WHAT THIS TASK INVOLVES: The records, repeated exactly and in full, are the expected answer.

DATA SUPPLIED:

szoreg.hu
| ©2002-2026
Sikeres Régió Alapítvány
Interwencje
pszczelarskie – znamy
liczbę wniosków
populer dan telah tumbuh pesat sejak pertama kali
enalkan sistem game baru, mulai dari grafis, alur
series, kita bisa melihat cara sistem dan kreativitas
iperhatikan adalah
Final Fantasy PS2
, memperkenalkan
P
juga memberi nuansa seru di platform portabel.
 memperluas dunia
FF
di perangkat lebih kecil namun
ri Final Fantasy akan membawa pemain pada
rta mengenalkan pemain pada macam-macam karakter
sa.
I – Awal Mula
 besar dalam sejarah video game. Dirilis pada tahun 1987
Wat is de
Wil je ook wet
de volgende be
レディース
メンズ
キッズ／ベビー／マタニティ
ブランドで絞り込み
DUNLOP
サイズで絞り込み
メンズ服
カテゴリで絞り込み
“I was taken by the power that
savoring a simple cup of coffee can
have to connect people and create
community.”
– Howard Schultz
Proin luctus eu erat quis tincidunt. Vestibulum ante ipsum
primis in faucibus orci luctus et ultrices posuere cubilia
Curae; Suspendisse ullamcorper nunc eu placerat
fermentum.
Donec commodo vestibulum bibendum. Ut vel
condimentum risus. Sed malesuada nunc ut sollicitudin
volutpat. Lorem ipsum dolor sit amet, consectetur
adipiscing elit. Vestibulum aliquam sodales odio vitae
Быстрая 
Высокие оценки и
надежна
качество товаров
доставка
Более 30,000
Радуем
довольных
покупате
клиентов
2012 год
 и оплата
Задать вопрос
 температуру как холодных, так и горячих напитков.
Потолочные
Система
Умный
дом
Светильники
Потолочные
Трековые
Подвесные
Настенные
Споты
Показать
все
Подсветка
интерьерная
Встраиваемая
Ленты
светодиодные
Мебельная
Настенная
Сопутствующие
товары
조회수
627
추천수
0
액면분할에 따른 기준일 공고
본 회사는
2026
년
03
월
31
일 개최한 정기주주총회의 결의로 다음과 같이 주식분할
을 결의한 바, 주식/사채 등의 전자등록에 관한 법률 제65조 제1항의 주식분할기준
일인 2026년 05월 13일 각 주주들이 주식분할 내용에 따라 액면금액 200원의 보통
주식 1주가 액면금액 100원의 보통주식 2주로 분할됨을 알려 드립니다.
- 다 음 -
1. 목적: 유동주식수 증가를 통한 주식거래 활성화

SOLUTION FOR THIS TASK:
szoreg.hu
| ©2002-2026
Sikeres Régió Alapítvány
Interwencje
pszczelarskie – znamy
liczbę wniosków
populer dan telah tumbuh pesat sejak pertama kali
enalkan sistem game baru, mulai dari grafis, alur
series, kita bisa melihat cara sistem dan kreativitas
iperhatikan adalah
Final Fantasy PS2
, memperkenalkan
P
juga memberi nuansa seru di platform portabel.
 memperluas dunia
FF
di perangkat lebih kecil namun
ri Final Fantasy akan membawa pemain pada
rta mengenalkan pemain pada macam-macam karakter
sa.
I – Awal Mula
 besar dalam sejarah video game. Dirilis pada tahun 1987
Wat is de
Wil je ook wet
de volgende be
レディース
メンズ
キッズ／ベビー／マタニティ
ブランドで絞り込み
DUNLOP
サイズで絞り込み
メンズ服
カテゴリで絞り込み
“I was taken by the power that
savoring a simple cup of coffee can
have to connect people and create
community.”
– Howard Schultz
Proin luctus eu erat quis tincidunt. Vestibulum ante ipsum
primis in faucibus orci luctus et ultrices posuere cubilia
Curae; Suspendisse ullamcorper nunc eu placerat
fermentum.
Donec commodo vestibulum bibendum. Ut vel
condimentum risus. Sed malesuada nunc ut sollicitudin
volutpat. Lorem ipsum dolor sit amet, consectetur
adipiscing elit. Vestibulum aliquam sodales odio vitae
Быстрая 
Высокие оценки и
надежна
качество товаров
доставка
Более 30,000
Радуем
довольных
покупате
клиентов
2012 год
 и оплата
Задать вопрос
 температуру как холодных, так и горячих напитков.
Потолочные
Система
Умный
дом
Светильники
Потолочные
Трековые
Подвесные
Настенные
Споты
Показать
все
Подсветка
интерьерная
Встраиваемая
Ленты
светодиодные
Мебельная
Настенная
Сопутствующие
товары
조회수
627
추천수
0
액면분할에 따른 기준일 공고
본 회사는
2026
년
03
월
31
일 개최한 정기주주총회의 결의로 다음과 같이 주식분할
을 결의한 바, 주식/사채 등의 전자등록에 관한 법률 제65조 제1항의 주식분할기준
일인 2026년 05월 13일 각 주주들이 주식분할 내용에 따라 액면금액 200원의 보통
주식 1주가 액면금액 100원의 보통주식 2주로 분할됨을 알려 드립니다.
- 다 음 -
1. 목적: 유동주식수 증가를 통한 주식거래 활성화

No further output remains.